生地で汚れた道具類を洗って洗いカゴに入れて置き、ブルーベリーの鍋を再加熱してヘラでかき混ぜ、たまに実を潰しながら次はどうしようかなと考える………牛乳と卵の泡立て時間を伸ばしてふっくら系にしてもいいが、私が個人的に違う味食べたいからバナナ入れてしっとり系にしちゃおうかな。よし、そうしよう。

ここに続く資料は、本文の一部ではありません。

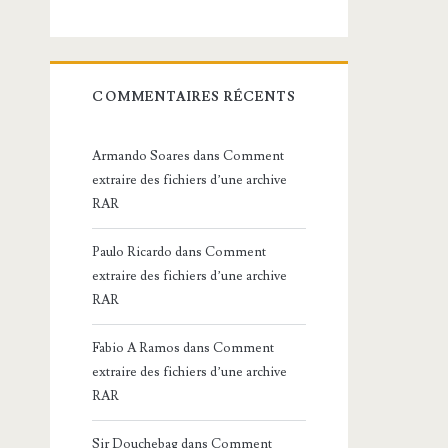
COMMENTAIRES RÉCENTS
Armando Soares
dans
Comment
extraire des fichiers d’une archive
RAR
Paulo Ricardo
dans
Comment
extraire des fichiers d’une archive
RAR
Fabio A Ramos
dans
Comment
extraire des fichiers d’une archive
RAR
Sir Douchebag
dans
Comment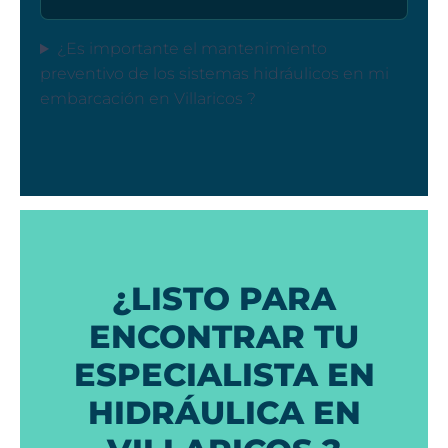
¿Es importante el mantenimiento
preventivo de los sistemas hidráulicos en mi
embarcación en Villaricos ?
¿LISTO PARA
ENCONTRAR TU
ESPECIALISTA EN
HIDRÁULICA EN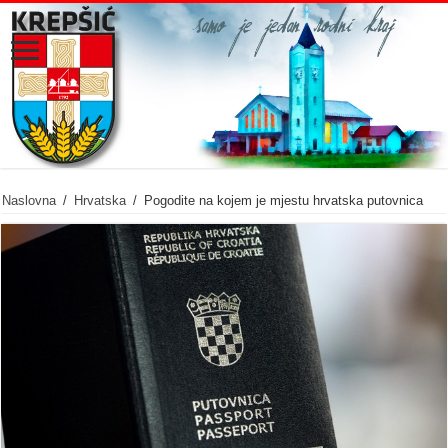
Naslovna
/
Hrvatska
/
Pogodite na kojem je mjestu hrvatska putovnica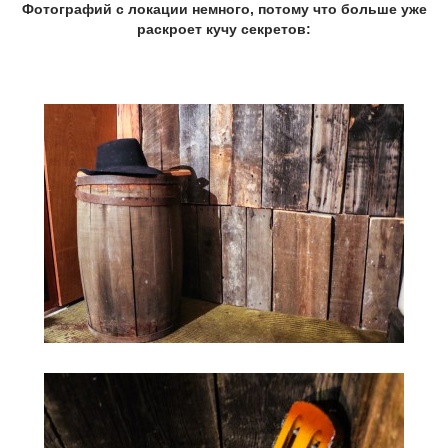
Фотографий с локации немного, потому что больше уже
раскроет кучу секретов:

小さいパンケーキが焼けた頃にベリーソースもトロミがついたので、味見してから一旦火を止めて放置。
小さいパンケーキはラップに包んで皿に乗せておく。
熟れたバナナを選んで皮を剥いてボールに入れ、潰しておく。
大きいパンケーキも焼けたのでこれもラップに包んでお皿に置いておく。
ボールに牛乳を先程より少なめにして入れ、卵も割り入れる。泡立て器で混ぜてホットケーキミックスと少し粉砂糖を足して混ぜ合わせて、最後に潰したバナナを入れて軽く混ぜ合わせる。
「もう一種類お作りになるのですか?」
「はい、さっきのは失敗してしまったので私が食べますね」
「レモンもそうですが、出来上がったホットケーキをラップに包んだ意味は何ですか?」
「食材の水分を保つ為です」
また、先に一枚焼いて味見したが…さっきのよりしっとりムチッとしてて美味しい。
今度は人に出す物なのでフライパン1つにつき、1枚のホットケーキを焼いて行く。
焼きたてを皿に1枚ずつ盛ってバターのカケラをパンケーキの中央に乗せて、ブルーベリーソースは小皿に入れてお好みでかけてもらおう。
「できました。バナナパンケーキです」
「つばめ様、失敗作の方も食べてみてもよいでしょうか?」
「ふわふわじゃないんですけど…大丈夫ですか?」
「構いませんよ」
もしかして作った物は全部採点されるのかな?実技ダメかもしれない。